Visual search continues to be a wild card as a potential AR killer app. For those unfamiliar, it uses computer vision and machine learning to let users point their phones at physical world objects – everything from furniture to footwear – to identify and contextualize them.
Google leads the field with its Lens feature. As it continues to place Lens in high-traffic places like the search bar on Google’s mobile app, it sees this as a way to boost query volume through multiple inputs. This also future-proofs its core search business with the camera-native Gen-Z.
But Google isn’t alone. Visual search challengers include Snap Scan, Pinterest Lens, and even Etsy. Each of these players sees an intersection between visual search and their core products. For Snap, it’s socially fueled AR and brand marketing. For Pinterest, it’s product discovery.
Now the latest player has joined the mix: Klarna. The buy-now-pay-later (BNPL) company’s latest feature lets users take a picture of physical-world objects to identify them and find where to buy them. This advances both Klarna’s business and the broader visual search sector.
Starting with the former, Klarna’s new Shopping Lens feature identifies 10 million+ products across eCommerce categories like clothing and electronics. It can also match those items with 50 million eCommerce destinations, including the ability to compare prices and reviews.

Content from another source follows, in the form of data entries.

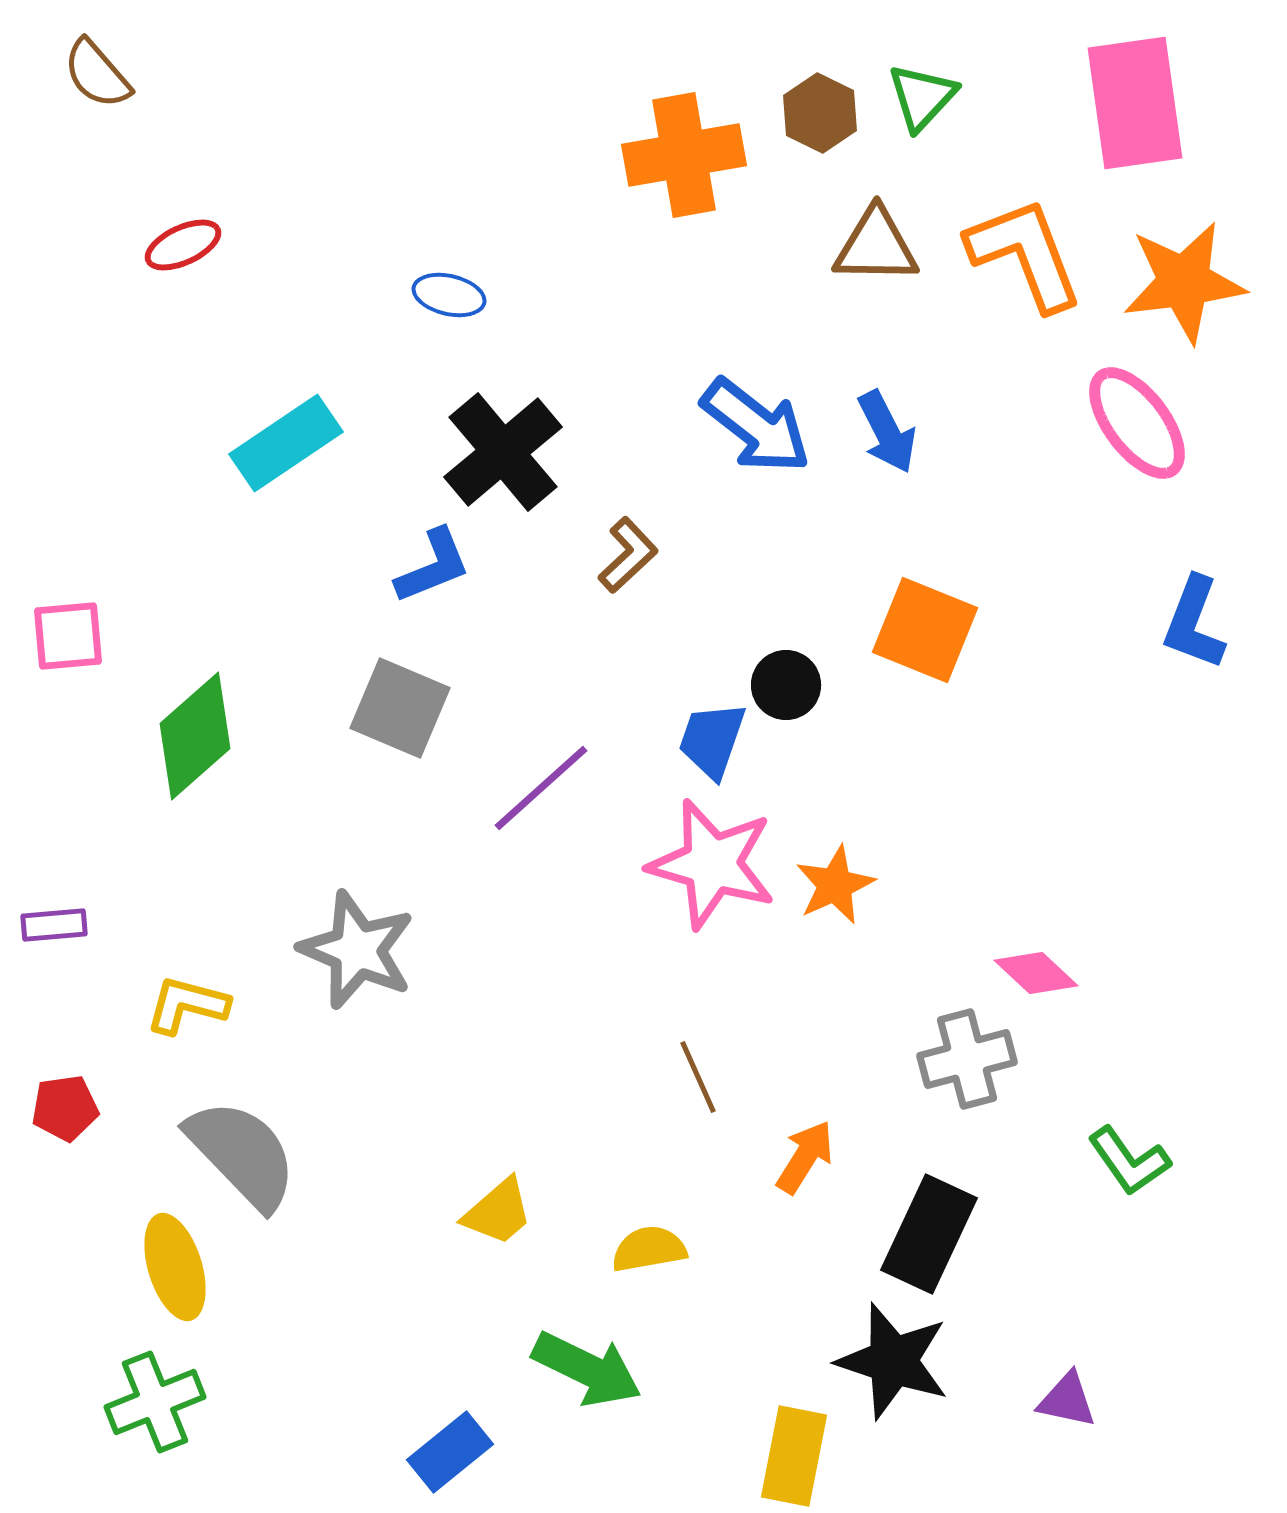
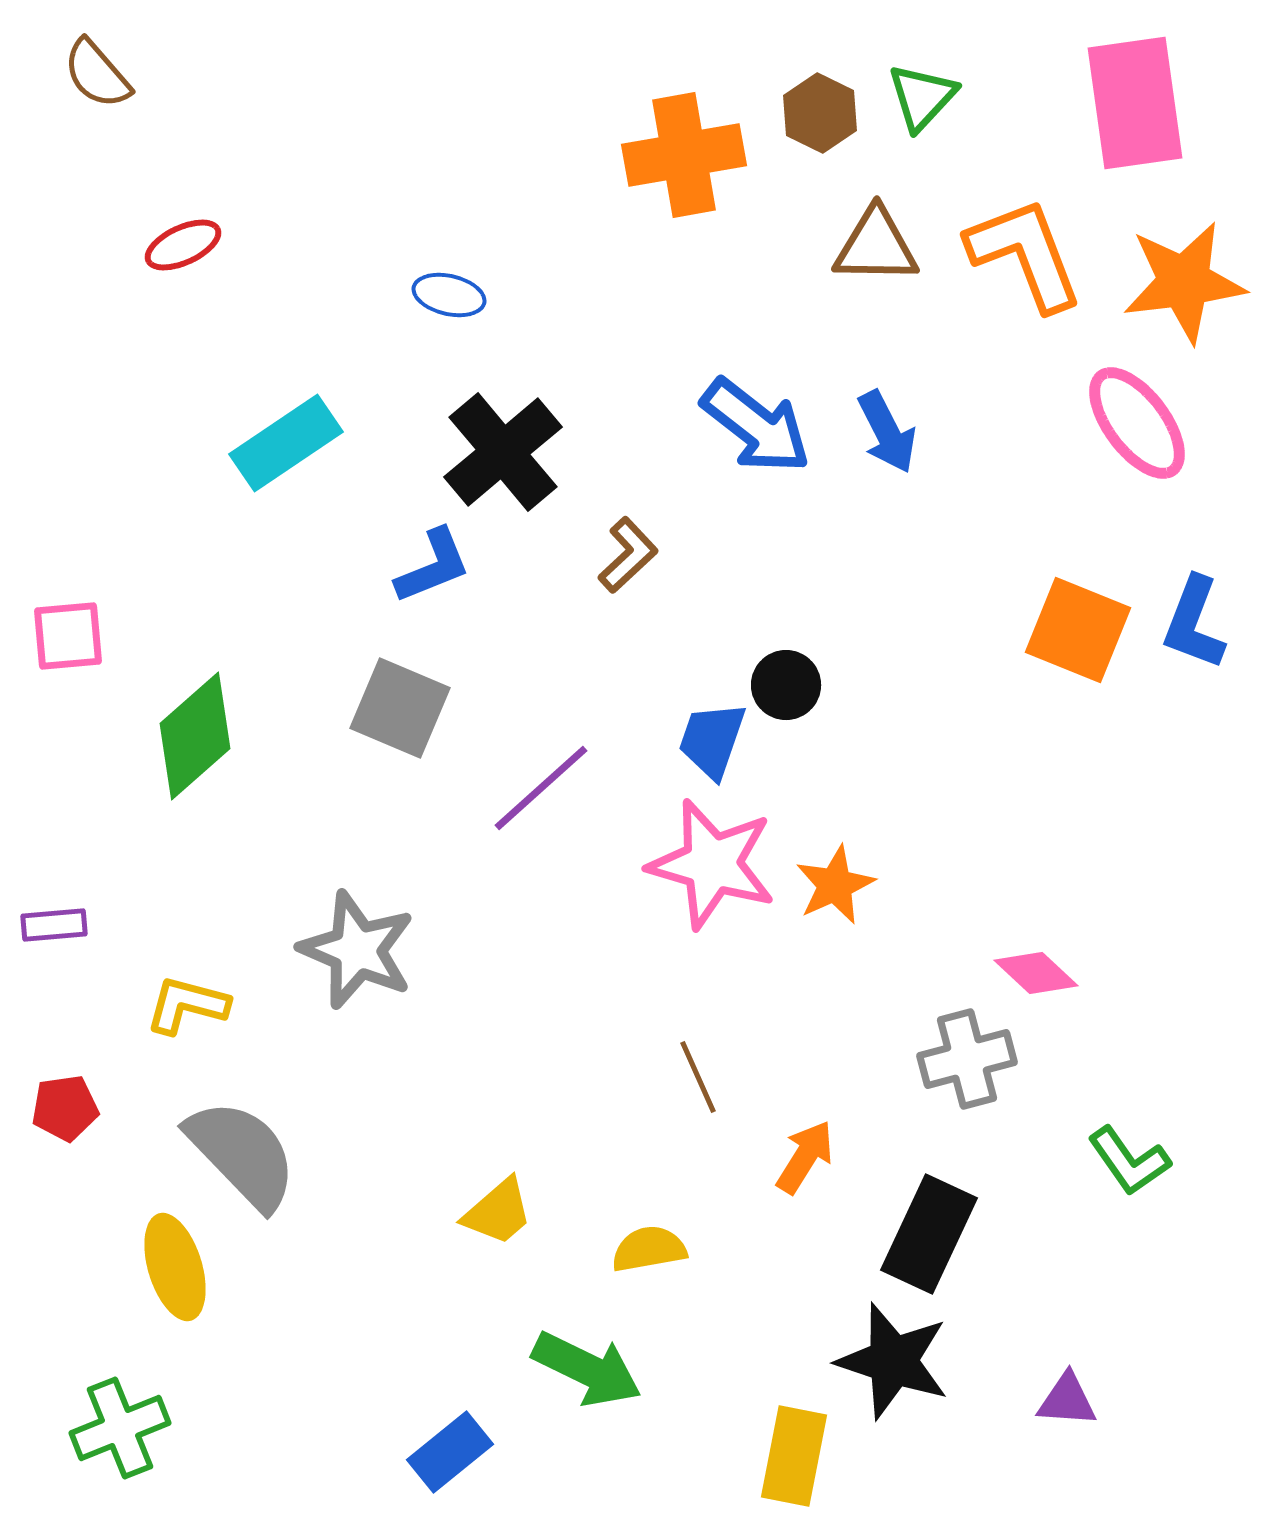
orange square at (925, 630): moved 153 px right
purple triangle at (1067, 1400): rotated 8 degrees counterclockwise
green cross at (155, 1402): moved 35 px left, 26 px down
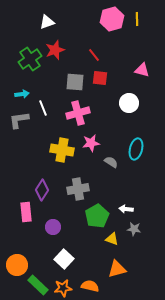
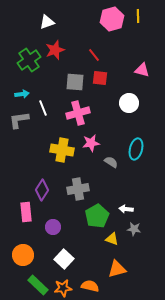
yellow line: moved 1 px right, 3 px up
green cross: moved 1 px left, 1 px down
orange circle: moved 6 px right, 10 px up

A related use case offered in Klarna’s Shopping Lens is to scan barcodes in physical stores to prompt searches that follow a similar path as the above shopping flow: with price comparisons across Klarna’s associated network of online retailers, and the ability to buy something.
This shopping-oriented use case makes Klarna’s visual search play decidedly actionable and focused. That contrasts Google’s approach which – true to form – is more broadly about “all the world’s info.” And Klarna is well positioned to pull this off, given its place in the eCommerce stack.
That positioning importantly endows Klarna with product metadata for AI-training and visual recognition. Its integration with eCommerce storefronts for payment checkout has also empowered it to develop its own shopping front-end to drive consumer purchases.
Follow the Money
Moving on to the broader visual search sector, Klarna’s entry raises a key question: how will new players enter, given its technical complexity? As noted, Klarna has the ingredients for AI training to enable visual search’s core object recognition. But how will other players enter?
The answer could be through APIs. And that’s where Google reenters the picture. Just like it powers site search for websites – and creates ad inventory in the process – a prospective Google Lens API could empower anyone looking to integrate visual search into their sites or apps.
To that end, we predict Google will release a Lens API at some point. There’s precedent in Google’s interest in APIs for AR functionality, such as its geospatial API for visual navigation. But ultimately, its incentive (follow the money) is to create a sort of AdSense for visual search.
This would lower visual-search barriers for consumer apps while giving Google what it wants: more surface area for monetizable search. Fortunately, another beneficiary will be visual search itself. Fueled by an API, this could accelerate consumer exposure and, ultimately, adoption.